Los países de la Unión Europea intentarán acordar su objetivo de reducción de emisiones de CO2 en 2040, con un recorte del 90% a 1990 como punto de partida, pero trufado de flexibilidades, frenos de emergencia y cláusulas de revisión para alcanzar una complicada mayoría cualificada entre los Veintisiete.
«Retrasar la acción climática o reducir los objetivos por debajo de la senda prevista es una invitación a quemar dinero y perder oportunidades de inversión. Es una muestra de debilidad e incoherencia que tendría enormes costes económicos y humanos», ha afirmado la vicepresidenta de la Comisión Europea responsable de Transición Limpia, Justa y Competitiva, Teresa Ribera.

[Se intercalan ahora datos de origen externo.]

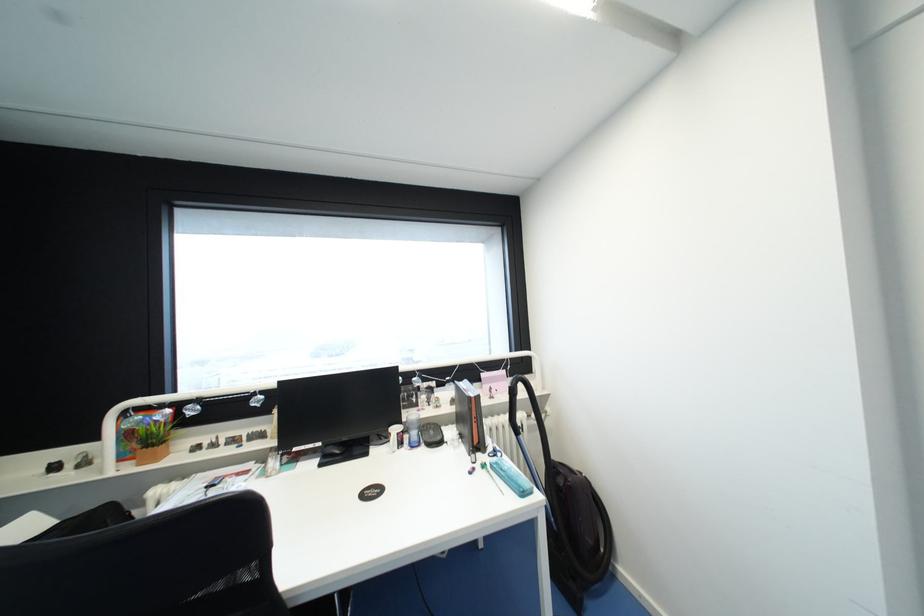 The location [412,429] corresponds to which object?

It corresponds to the white cup in the image. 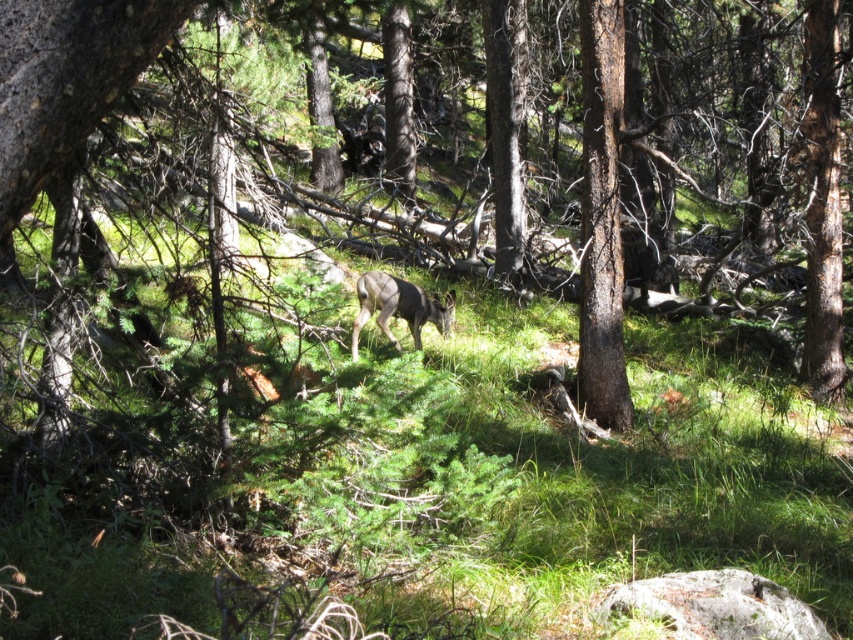 You are standing in the forest and want to take a photo of the deer. You notice two points in the scene labeled as point (616, 344) and point (438, 305). Which point is closer to you when you take the photo?

Result: Point (616, 344) is closer to the camera than point (438, 305), so it is closer to you when you take the photo. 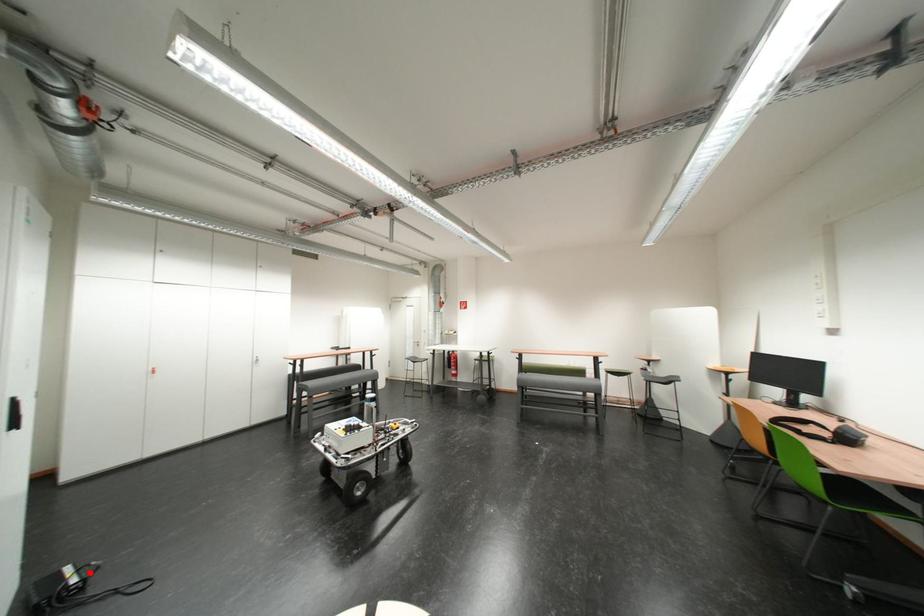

La socialdemócrata española, ya en Brasil preparando la cumbre climática COP30 que arranca en Belém el próximo lunes, pidió a los ministros ambición de cara a esa cita crucial, en la que la Comisión Europea estará representada por el comisario de Acción Climática, Wopke Hoekstra, y España por la vicepresidenta tercera, Sara Aagensen. El recorte para 2040 será un punto intermedio entre el 55% de CO2 que la UE debe reducir en 2030 y la neutralidad climática ya acordada para mitad de siglo, con implicaciones para el transporte, la agricultura, la industria o la energía.